Starting at the first line of the records below, reproduce every line up to and including the line with "Όροι χρήσης", but leave out all pictures.
[Start of Attachment]
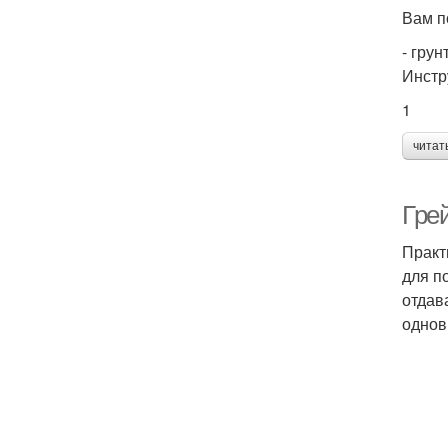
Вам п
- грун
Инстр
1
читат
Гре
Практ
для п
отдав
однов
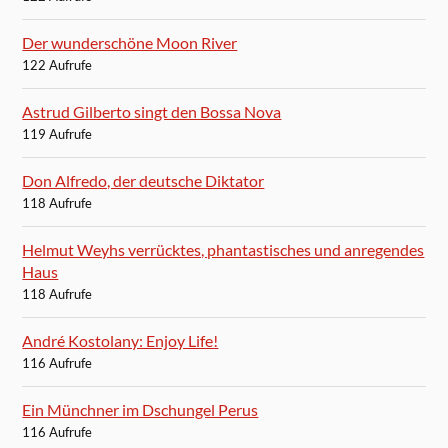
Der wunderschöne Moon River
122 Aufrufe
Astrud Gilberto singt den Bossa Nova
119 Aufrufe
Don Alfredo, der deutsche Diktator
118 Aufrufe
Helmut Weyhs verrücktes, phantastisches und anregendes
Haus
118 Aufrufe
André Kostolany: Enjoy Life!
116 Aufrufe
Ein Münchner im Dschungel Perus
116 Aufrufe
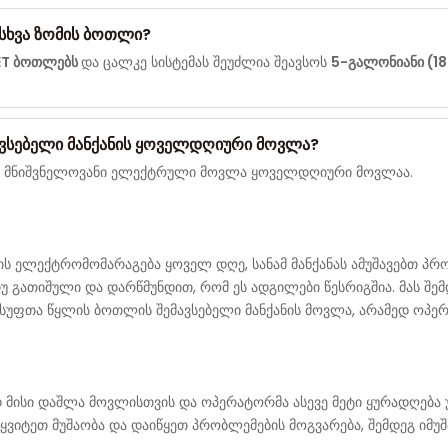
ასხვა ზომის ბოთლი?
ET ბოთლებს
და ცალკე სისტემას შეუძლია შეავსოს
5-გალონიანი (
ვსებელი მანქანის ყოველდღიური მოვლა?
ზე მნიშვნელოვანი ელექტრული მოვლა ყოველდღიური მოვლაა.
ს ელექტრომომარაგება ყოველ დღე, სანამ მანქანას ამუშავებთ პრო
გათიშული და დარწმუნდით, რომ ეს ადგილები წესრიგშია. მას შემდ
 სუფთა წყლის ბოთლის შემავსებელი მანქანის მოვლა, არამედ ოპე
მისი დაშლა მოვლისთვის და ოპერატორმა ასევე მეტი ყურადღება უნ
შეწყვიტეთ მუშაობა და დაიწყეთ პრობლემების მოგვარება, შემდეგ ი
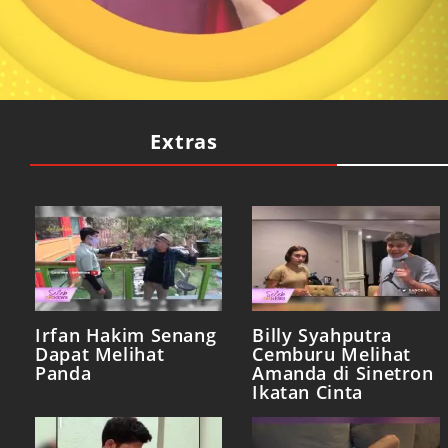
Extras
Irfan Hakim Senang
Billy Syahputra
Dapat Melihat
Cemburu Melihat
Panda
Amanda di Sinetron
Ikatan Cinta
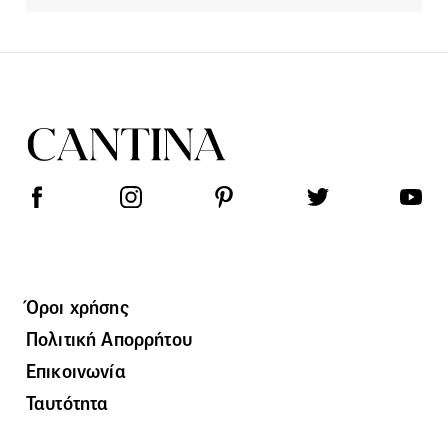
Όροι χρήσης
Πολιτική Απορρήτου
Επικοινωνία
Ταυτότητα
[End of Attachment]
Solution to this task
Вам п
- грун
Инстр
1
читат
Гре
Практ
для п
отдав
однов
Der wunderschöne Moon River
122 Aufrufe
Astrud Gilberto singt den Bossa Nova
119 Aufrufe
Don Alfredo, der deutsche Diktator
118 Aufrufe
Helmut Weyhs verrücktes, phantastisches und anregendes
Haus
118 Aufrufe
André Kostolany: Enjoy Life!
116 Aufrufe
Ein Münchner im Dschungel Perus
116 Aufrufe
ასხვა ზომის ბოთლი?
ET ბოთლებს
და ცალკე სისტემას შეუძლია შეავსოს
5-გალონიანი (
ვსებელი მანქანის ყოველდღიური მოვლა?
ზე მნიშვნელოვანი ელექტრული მოვლა ყოველდღიური მოვლაა.
ს ელექტრომომარაგება ყოველ დღე, სანამ მანქანას ამუშავებთ პრო
გათიშული და დარწმუნდით, რომ ეს ადგილები წესრიგშია. მას შემდ
 სუფთა წყლის ბოთლის შემავსებელი მანქანის მოვლა, არამედ ოპე
მისი დაშლა მოვლისთვის და ოპერატორმა ასევე მეტი ყურადღება უნ
შეწყვიტეთ მუშაობა და დაიწყეთ პრობლემების მოგვარება, შემდეგ ი
Extras
Irfan Hakim Senang
Billy Syahputra
Dapat Melihat
Cemburu Melihat
Panda
Amanda di Sinetron
Ikatan Cinta
Όροι χρήσης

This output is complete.